Ciekawy byłem co mi ten start przyniesie, bo zupełnie nie byłem przygotowany. Ba, obudziłem się zmęczony jak po całym dniu pracy:/ Jednak trzeba się brać w garść i wykrzesać ile się da z tego co się ma.
Także z pozytywnym nastawieniem poczyniłem stosowne przygotowania i wybrałem się na miejsce startu. Niestety samodzielne, bez dopingu, a szkoda. Przed startem uciąłem sobie jeszcze pogawędkę z zawodnikiem „Dream Teamu” i udałem się na kreskę.W oczekiwaniu na upragniony start
© wasp91zg
Stałem na pograniczu drugiego i trzeciego rzędu, więc nie było źle:) Po puszczeniu zawodników zaczęło się przedzierani do przodu. Ciekawym było wyjście z pierwszego zakrętu na drugiej pozycji. Niestety nie potrwało to długo i chwilę później łyknęło mnie trzech zawodników. Dwóm z nich utrzymałem koła do końca pierwszego podjazdu, a później jechałem sam.
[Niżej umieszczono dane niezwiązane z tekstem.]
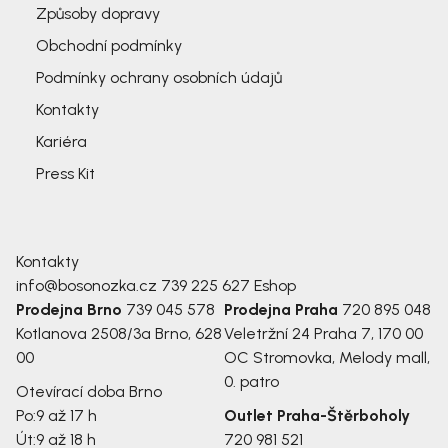
Způsoby dopravy
Obchodní podmínky
Podmínky ochrany osobních údajů
Kontakty
Kariéra
Press Kit
Kontakty
info@bosonozka.cz
739 225 627
Eshop
Prodejna Brno
739 045 578
Prodejna Praha
720 895 048
Kotlanova 2508/3a
Brno, 628
Veletržní 24
Praha 7, 170 00
00
OC Stromovka, Melody mall,
0. patro
Otevírací doba Brno
Po:
9 až 17 h
Outlet Praha-Štěrboholy
Út:
9 až 18 h
720 981 521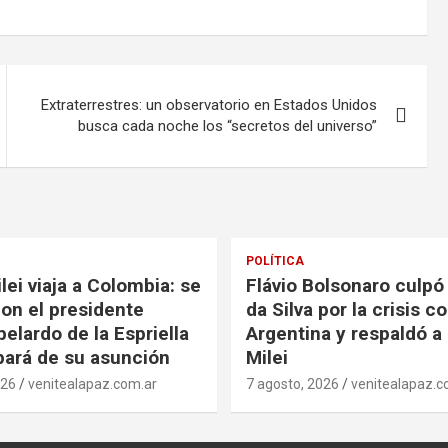
Extraterrestres: un observatorio en Estados Unidos
busca cada noche los “secretos del universo”
POLÍTICA
lei viaja a Colombia: se
Flávio Bolsonaro culpó 
con el presidente
da Silva por la crisis c
elardo de la Espriella
Argentina y respaldó a 
ipará de su asunción
Milei
026
venitealapaz.com.ar
7 agosto, 2026
venitealapaz.c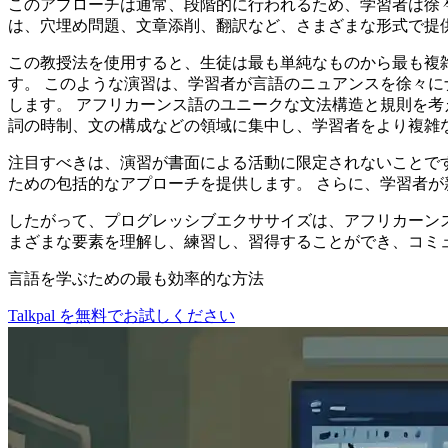
このアプローチは通常、段階的に行われるため、学習者は徐
は、穴埋め問題、文章添削、翻訳など、さまざまな形式で提
この教授法を使用すると、生徒は最も単純なものから最も複
す。 このような演習は、学習者が言語のニュアンスを徐々
します。 アフリカーンス語のユニークな文法構造と規則を考
詞の時制、文の構成などの領域に集中し、学習者をより複雑
注目すべきは、演習が書面による活動に限定されないことで
ための包括的なアプローチを提供します。 さらに、学習者
したがって、プログレッシブエクササイズは、アフリカーン
まざまな要素を理解し、練習し、習得することができ、コミ
言語を学ぶための最も効率的な方法
Talkpal を無料でお試しください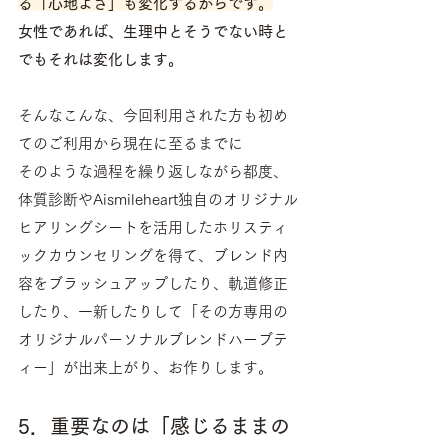
る「心地よさ」も変化するからです。
女性であれば、生理中とそうでない時と
でもそれは変化します。
そんなこんな、今回利用された方も初め
てのご利用から現在に至るまでに
そのような過程を繰り返しながら都度、
体質診断やAismileheart独自のオリジナル
ヒアリングシートを活用したホリスティ
ックカウンセリングを得て、ブレンド内
容をブラッシュアップしたり、軌道修正
したり、一新したりして「その方専用の
オリジナルパーソナルブレンドハーブテ
ィー」が出来上がり、お作りします。
5．重要なのは「感じるままの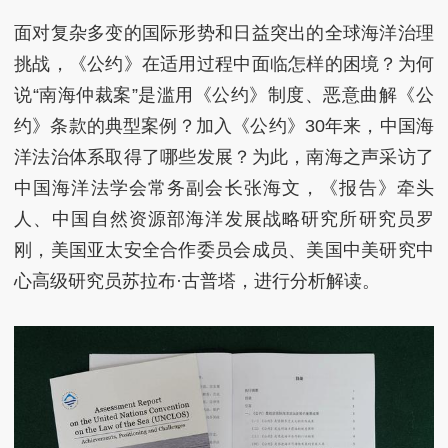
面对复杂多变的国际形势和日益突出的全球海洋治理
挑战，《公约》在适用过程中面临怎样的困境？为何
说“南海仲裁案”是滥用《公约》制度、恶意曲解《公
约》条款的典型案例？加入《公约》30年来，中国海
洋法治体系取得了哪些发展？为此，南海之声采访了
中国海洋法学会常务副会长张海文，《报告》牵头
人、中国自然资源部海洋发展战略研究所研究员罗
刚，
美国亚太安全合作委员会成员、美国中美研究中
心高级研究员苏拉布·古普塔
，进行分析解读。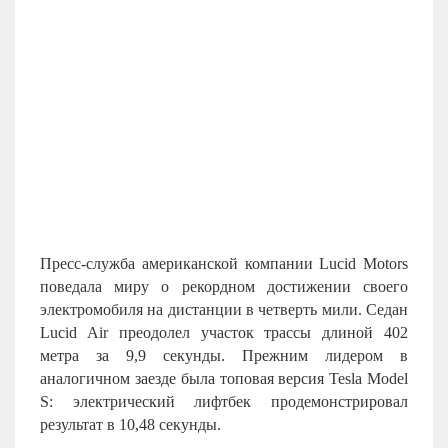
Пресс-служба американской компании Lucid Motors
поведала миру о рекордном достижении своего
электромобиля на дистанции в четверть мили. Седан
Lucid Air преодолел участок трассы длиной 402
метра за 9,9 секунды. Прежним лидером в
аналогичном заезде была топовая версия Tesla Model
S: электрический лифтбек продемонстрировал
результат в 10,48 секунды.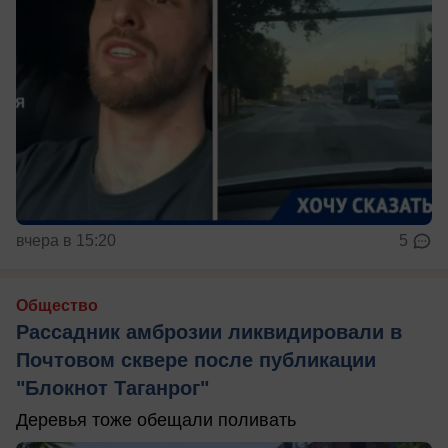
вчера в 15:20
5
Общество
Рассадник амброзии ликвидировали в
Почтовом сквере после публикации
"Блокнот Таганрог"
Деревья тоже обещали поливать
W tym momencie zaczęły pojawiać się problemy. Mianowicie po osiągnięciu szczytu zacząłem tracić oddech, a z nóg zeszło wszystko:/ Tak dojechałem do mety. Najprawdopodobniej sam też się wykończyłem psychicznie, bo ciągle w duchu sobie powtarzałem, że jestem 5. No i stało się, bo zaczęli mnie mijać kolejni zawodnicy. Najgorsze w tym było to, że objeżdżali mnie bez najmniejszego problemu i wysiłku(tak to wg mnie wyglądało), kiedy ja walczyłem o każdy obrót korb. Tak więc na drugim kółku spadłem daleko do tyłu stawki i raz pomyliłem trasę przez swoje gapiostwo…
Ale nie poddawałem się, chociaż miałem taką głupia myśl. Zwłaszcza pokonując podjazd z ciągłymi skurczami raz w prawej, raz w lewej łydce. Ewidentne zmęczeniówki, co za tym idzie… Moje obawy o brak treningu spełniły się…Prawa, lewa, albo obie jednocześnie gryzły
© wasp91zg
Tak też próbując podczas podjazdu naciągać łydki i przestając na chwilę kręcić toczyłem się(dosłownie) dalej:/ W końcówce też brakło sił do walki na finiszu. W skrócie: tragiczny start, ale niosący ze sobą mnóstwo nauki.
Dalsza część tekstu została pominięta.